#### Activity
Make an exact copy of the entries, and keep any pictures out of it.

Saved data entries:
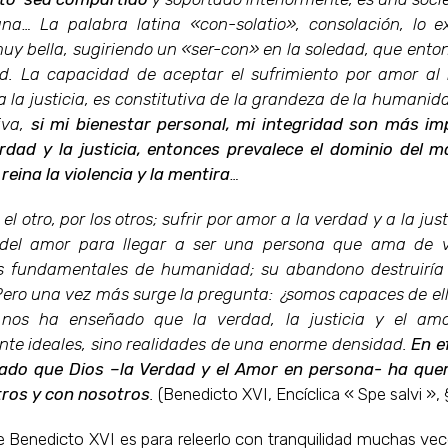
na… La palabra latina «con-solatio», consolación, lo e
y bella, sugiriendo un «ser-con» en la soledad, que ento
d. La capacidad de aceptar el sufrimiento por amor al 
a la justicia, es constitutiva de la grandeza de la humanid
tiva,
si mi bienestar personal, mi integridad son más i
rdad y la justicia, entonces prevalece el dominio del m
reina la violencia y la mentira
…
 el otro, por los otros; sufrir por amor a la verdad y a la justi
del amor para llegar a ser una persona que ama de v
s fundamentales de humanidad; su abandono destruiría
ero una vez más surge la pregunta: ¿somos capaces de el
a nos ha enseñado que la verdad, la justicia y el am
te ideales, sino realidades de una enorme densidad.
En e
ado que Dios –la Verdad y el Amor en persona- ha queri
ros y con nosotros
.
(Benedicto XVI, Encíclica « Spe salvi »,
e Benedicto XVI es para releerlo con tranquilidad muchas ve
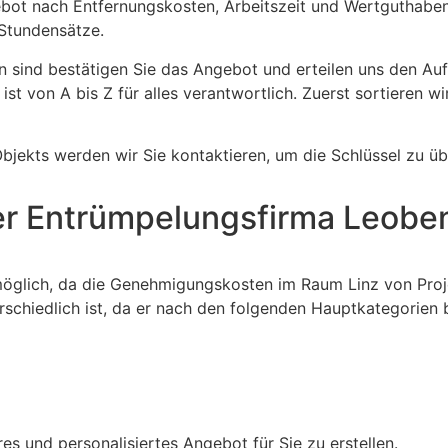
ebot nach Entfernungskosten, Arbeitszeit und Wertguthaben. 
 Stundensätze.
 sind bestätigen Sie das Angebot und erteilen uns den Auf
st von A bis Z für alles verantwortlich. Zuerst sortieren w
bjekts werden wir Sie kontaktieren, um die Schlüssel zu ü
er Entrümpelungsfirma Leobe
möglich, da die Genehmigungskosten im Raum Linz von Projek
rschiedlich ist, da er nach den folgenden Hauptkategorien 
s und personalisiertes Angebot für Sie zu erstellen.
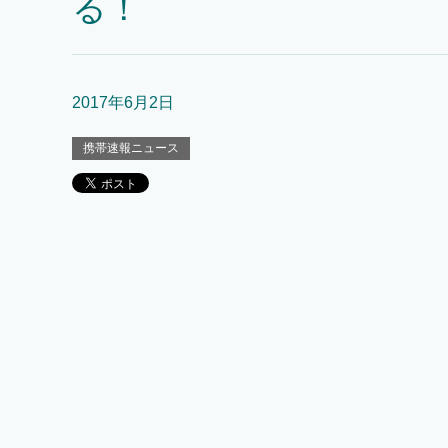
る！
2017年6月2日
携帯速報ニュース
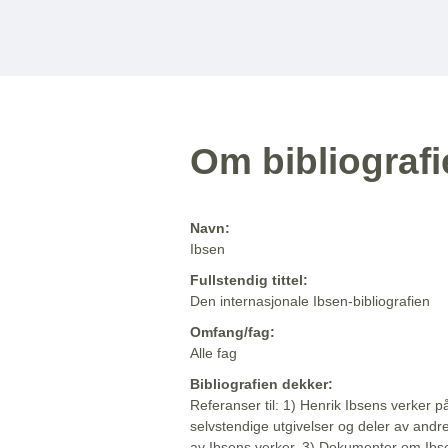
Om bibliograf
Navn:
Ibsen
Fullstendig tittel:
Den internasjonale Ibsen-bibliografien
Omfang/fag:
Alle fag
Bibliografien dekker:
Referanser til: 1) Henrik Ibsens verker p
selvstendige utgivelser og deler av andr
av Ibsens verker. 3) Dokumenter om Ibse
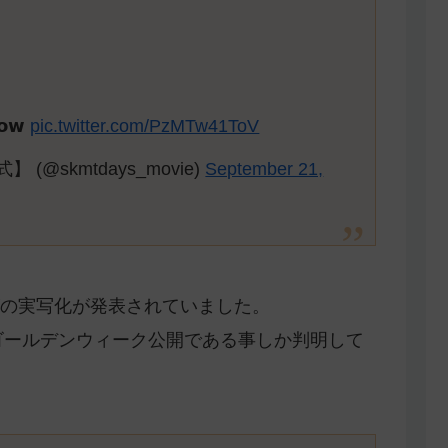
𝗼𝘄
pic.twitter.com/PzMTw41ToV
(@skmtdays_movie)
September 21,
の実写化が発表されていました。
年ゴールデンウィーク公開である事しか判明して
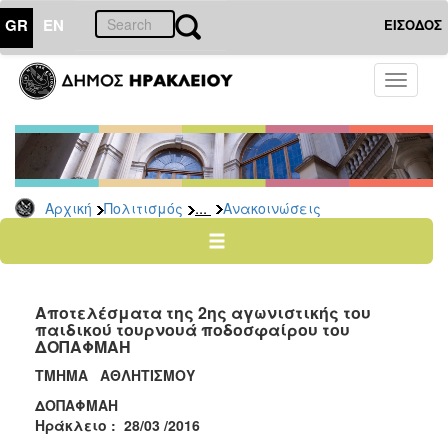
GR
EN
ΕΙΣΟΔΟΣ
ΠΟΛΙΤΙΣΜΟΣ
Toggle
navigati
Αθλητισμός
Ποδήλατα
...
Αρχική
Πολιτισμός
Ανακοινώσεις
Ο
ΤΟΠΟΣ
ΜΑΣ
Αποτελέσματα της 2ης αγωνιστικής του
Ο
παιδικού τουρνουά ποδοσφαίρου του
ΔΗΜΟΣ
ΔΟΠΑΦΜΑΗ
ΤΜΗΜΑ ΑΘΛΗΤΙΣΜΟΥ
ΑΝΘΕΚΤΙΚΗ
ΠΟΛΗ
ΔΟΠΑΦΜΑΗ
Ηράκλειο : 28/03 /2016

#### Solution
na… La palabra latina «con-solatio», consolación, lo e
y bella, sugiriendo un «ser-con» en la soledad, que ento
d. La capacidad de aceptar el sufrimiento por amor al 
a la justicia, es constitutiva de la grandeza de la humanid
tiva,
si mi bienestar personal, mi integridad son más i
rdad y la justicia, entonces prevalece el dominio del m
reina la violencia y la mentira
…
 el otro, por los otros; sufrir por amor a la verdad y a la justi
del amor para llegar a ser una persona que ama de v
s fundamentales de humanidad; su abandono destruiría
ero una vez más surge la pregunta: ¿somos capaces de el
a nos ha enseñado que la verdad, la justicia y el am
te ideales, sino realidades de una enorme densidad.
En e
ado que Dios –la Verdad y el Amor en persona- ha queri
ros y con nosotros
.
(Benedicto XVI, Encíclica « Spe salvi »,
e Benedicto XVI es para releerlo con tranquilidad muchas ve
ebot nach Entfernungskosten, Arbeitszeit und Wertguthaben. 
 Stundensätze.
 sind bestätigen Sie das Angebot und erteilen uns den Auf
st von A bis Z für alles verantwortlich. Zuerst sortieren w
bjekts werden wir Sie kontaktieren, um die Schlüssel zu ü
er Entrümpelungsfirma Leobe
möglich, da die Genehmigungskosten im Raum Linz von Projek
rschiedlich ist, da er nach den folgenden Hauptkategorien 
s und personalisiertes Angebot für Sie zu erstellen.
る！
2017年6月2日
携帯速報ニュース
Om bibliograf
Navn:
Ibsen
Fullstendig tittel:
Den internasjonale Ibsen-bibliografien
Omfang/fag:
Alle fag
Bibliografien dekker:
Referanser til: 1) Henrik Ibsens verker p
selvstendige utgivelser og deler av andr
av Ibsens verker. 3) Dokumenter om Ibse
𝗼𝘄
pic.twitter.com/PzMTw41ToV
(@skmtdays_movie)
September 21,
の実写化が発表されていました。
年ゴールデンウィーク公開である事しか判明して
GR
EN
ΕΙΣΟΔΟΣ
ΠΟΛΙΤΙΣΜΟΣ
Toggle
navigati
Αθλητισμός
Ποδήλατα
...
Αρχική
Πολιτισμός
Ανακοινώσεις
Ο
ΤΟΠΟΣ
ΜΑΣ
Αποτελέσματα της 2ης αγωνιστικής του
Ο
παιδικού τουρνουά ποδοσφαίρου του
ΔΗΜΟΣ
ΔΟΠΑΦΜΑΗ
ΤΜΗΜΑ ΑΘΛΗΤΙΣΜΟΥ
ΑΝΘΕΚΤΙΚΗ
ΠΟΛΗ
ΔΟΠΑΦΜΑΗ
Ηράκλειο : 28/03 /2016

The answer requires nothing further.